Low Red Moon journal

        Thursday, January 08, 2004

        Here in Atlanta, and apparently across much of the country, it's cold as fuck. Which has thrown a large wrench into this whole vacation fiasco. Maybe I should save the rest of it for May. If I wanted this sort of weather, I'd move to Chicago. The air is a liquid, never mind what the humidity levels supposedly are at the moment. I can feel it flowing around me, all these atmospheres become an upstart gas with aspirations to solidity. I wonder what a plane ticket to Belize would set me back? Well, if I could fly, but I can't, because as soon as one of those airport security gleets asked me take off my boots I'd say no thank you, I keep all my explosives at home, not in the heels of my shoes, and they'd get pushy and I'd punch someone and go to jail. My gods, it's cold in here. I think my brain is freezing as frigid air drawn in through my nostrils meets my sinus cavities.
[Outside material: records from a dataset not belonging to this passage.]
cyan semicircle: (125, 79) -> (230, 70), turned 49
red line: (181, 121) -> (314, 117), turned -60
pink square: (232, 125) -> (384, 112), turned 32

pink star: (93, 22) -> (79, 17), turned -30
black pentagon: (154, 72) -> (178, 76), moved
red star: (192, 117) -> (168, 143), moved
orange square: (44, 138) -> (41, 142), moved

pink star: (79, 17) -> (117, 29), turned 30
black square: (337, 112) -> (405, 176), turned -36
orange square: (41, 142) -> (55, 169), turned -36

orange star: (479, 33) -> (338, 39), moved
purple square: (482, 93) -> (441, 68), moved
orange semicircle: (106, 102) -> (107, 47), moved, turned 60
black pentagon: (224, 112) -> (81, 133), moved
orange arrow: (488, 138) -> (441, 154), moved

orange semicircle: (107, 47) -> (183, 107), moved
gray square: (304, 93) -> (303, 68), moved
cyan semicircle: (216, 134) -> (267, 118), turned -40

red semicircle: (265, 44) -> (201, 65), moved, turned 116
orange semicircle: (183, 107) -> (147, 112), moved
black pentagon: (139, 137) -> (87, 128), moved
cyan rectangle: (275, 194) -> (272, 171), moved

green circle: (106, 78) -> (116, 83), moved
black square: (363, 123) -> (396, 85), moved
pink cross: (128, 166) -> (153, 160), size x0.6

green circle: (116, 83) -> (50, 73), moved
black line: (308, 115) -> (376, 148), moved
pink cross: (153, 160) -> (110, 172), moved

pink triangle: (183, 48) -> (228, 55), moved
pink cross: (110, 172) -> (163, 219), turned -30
In the winter, the South is very ugly.

        Though not as ugly as Detroit in the summer.

        I feel so unlikely today. If you charted my life, with May 26, 19-- being point A and today being point B, no one would believe it. It wouldn't sell in the bookstores and the movie reviewers would balk. Such a forced plot. How could anyone be asked to believe such ridiculous twists and turns? I'd want my money back. None of that ever happened. The real world doesn't work like that.
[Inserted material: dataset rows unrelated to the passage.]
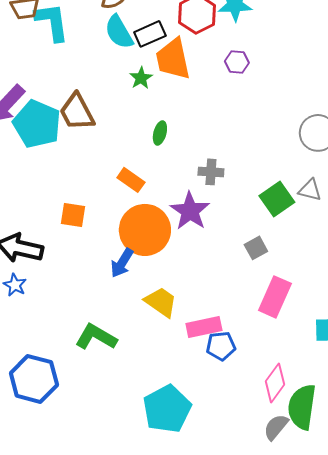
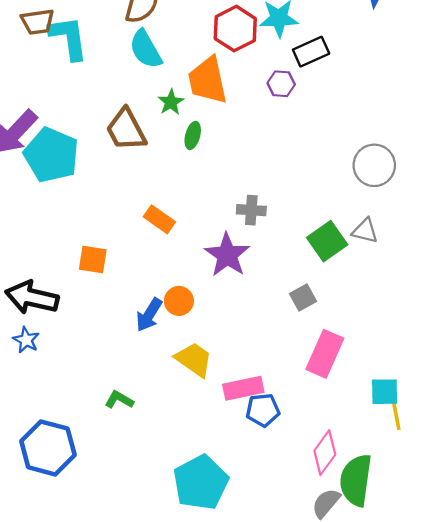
black rectangle: (150, 34) -> (311, 52), moved
brown trapezoid: (77, 112) -> (126, 130), moved
green ellipse: (160, 133) -> (193, 135), moved
orange circle: (145, 230) -> (179, 301), moved, size x0.5
green L-shape: (96, 337) -> (119, 400), size x0.6

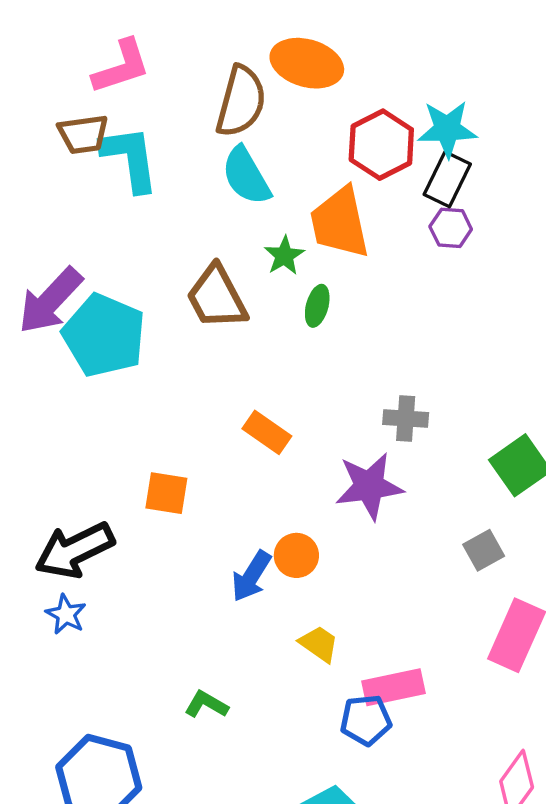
black rectangle: (311, 52) -> (447, 179), moved, turned -40
purple star: (227, 255) -> (369, 486), turned 30
black arrow: (32, 297) -> (75, 550), turned -39
yellow trapezoid: (194, 360) -> (319, 644), size x0.7
blue pentagon: (263, 410) -> (366, 720), moved

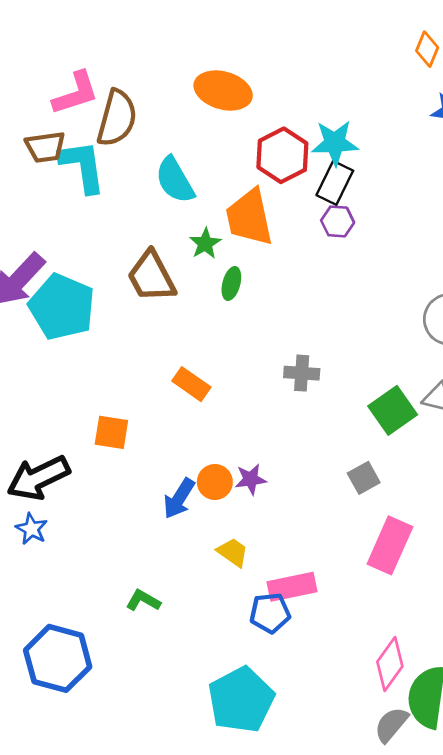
brown semicircle: (241, 101) -> (117, 118), moved
purple star: (369, 486) -> (251, 479), moved, size x0.6

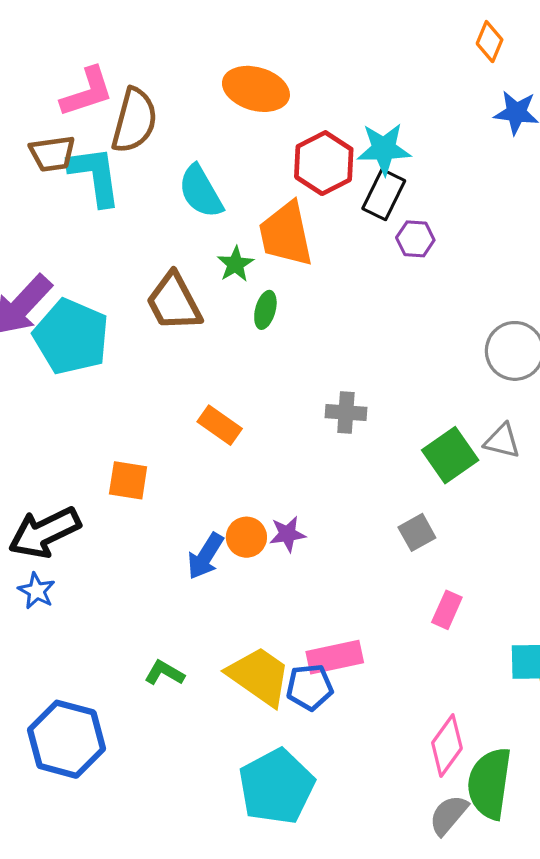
purple hexagon: (338, 221) -> (415, 239), moved
pink rectangle: (390, 545) -> (447, 610), size x0.6
yellow trapezoid: (233, 552) -> (259, 676), moved, size x1.8

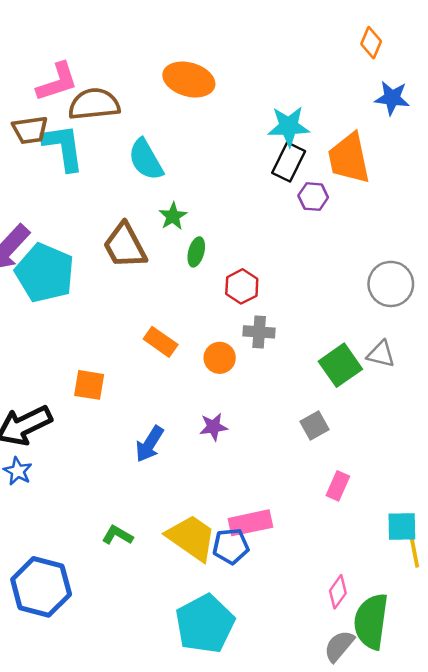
brown semicircle: (134, 120) -> (94, 104), turned -111
red hexagon: (324, 163) -> (242, 286), moved, size x0.7
orange trapezoid: (286, 234) -> (349, 158), moved
orange circle: (246, 537) -> (220, 358), moved
pink diamond: (447, 746) -> (338, 592), size x0.7

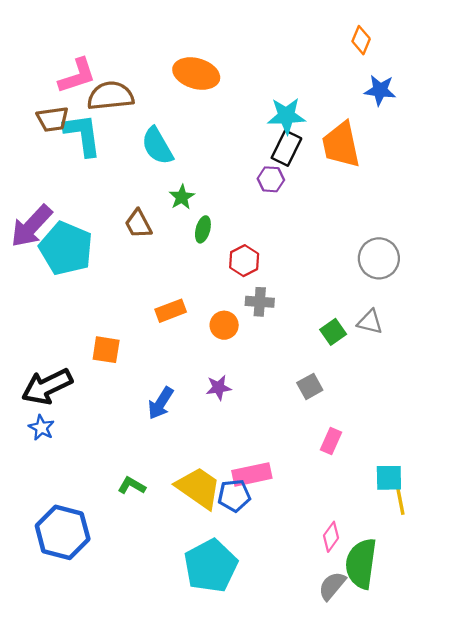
purple hexagon: (313, 197) -> (271, 179), moved
brown trapezoid: (125, 246) -> (138, 224), size x0.7
orange rectangle: (161, 342) -> (171, 311), turned -56
green square: (340, 365) -> (333, 332), size x0.7

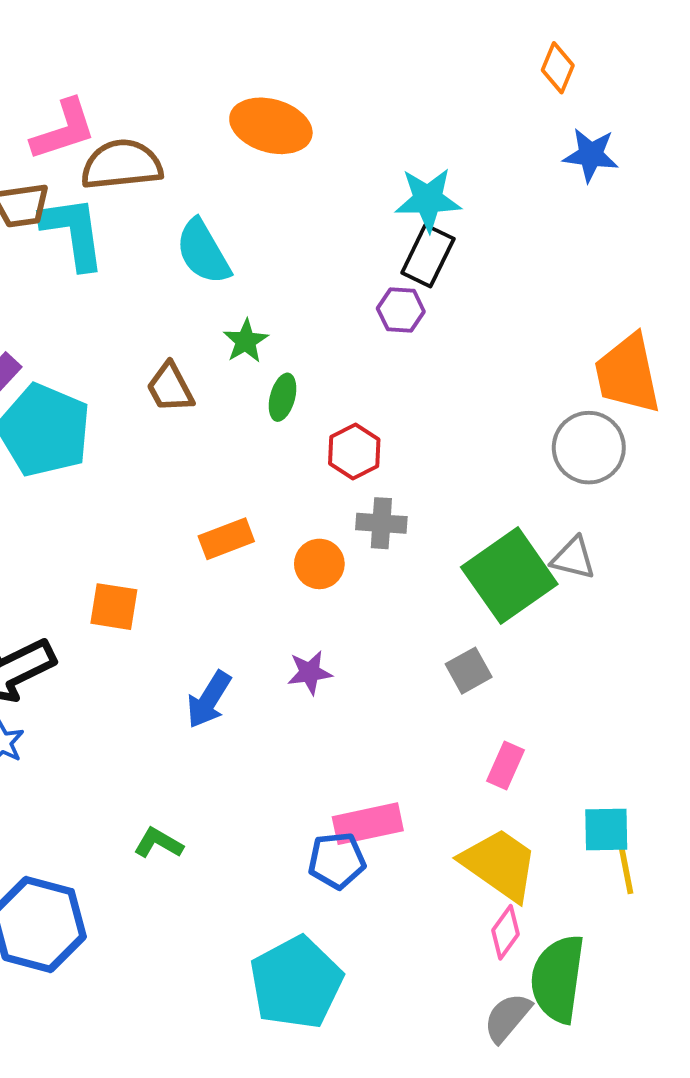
orange trapezoid: (341, 145) -> (628, 374), moved
green square: (333, 332) -> (509, 576), size x2.0
yellow trapezoid: (198, 488) -> (500, 864), moved

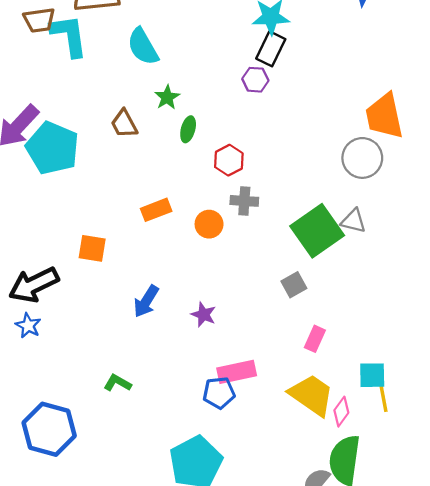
purple star: (310, 672) -> (203, 315), moved, turned 30
pink diamond: (505, 932) -> (341, 412), moved

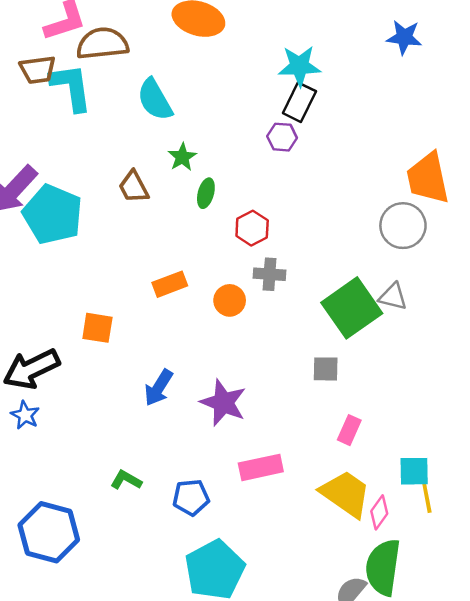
gray square: (294, 285) -> (326, 369), turned 30
purple star: (203, 315) -> (223, 403), size x1.6
blue pentagon: (219, 393) -> (191, 497), moved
        I feel very unlikely today.

        So, I think that I shall believe in all absurdities today, as a tribute to myself. Today I shall accept that the world is only ten thousand years old and the Grand Canyon was carved by Noah's Flood. I shall believe that dumb children are actually hyperintelligent alien hybrids. That Elvis is alive and well in Biloxi, Mississippi. That the earth is hollow and the Civil War had nothing to do with slavery. The Holocaust was a hoax masterminded by communist lemmings bent on global domination and a total monopoly of the jackboot market. I will, for the next twenty-four hours, accept the obvious truths of flatearthism and Von Danikenism and Velikovskyism and Orgonomic Functionalism. I will believe that modern pharmeceuticals could have saved Anne Sexton. That America is the home of the free and George Bush didn't steal the White House. That UFOs routinely buzz Gulf Breeze and Atlantis sits at the bottom of Bermuda Triangle, zapping planes from the sky with a malfunctioning prehistoric heat ray. I will buy into any scam that comes my way, any flim-flam, any come-on. Humanity is humane. God is love. I shall see as reasonable the teachings of Wayne Dyer and Carlos Castaneda. I'll believe in jackalopes and unicorns and well-meaning Republicans. That meat is murder and Ralph Nader can ever be anything but a joke and a nuisance. I'll even consider the possibility that crap Windows boxes are superior to Macs, that's how far I'm willing to go with this.

        Only unlikely things ever occur, because everything is equally unlikely, given an assumption of infinity.

        Meanwhile, nothing happened yesterday. A day I lost somewhere. That's all.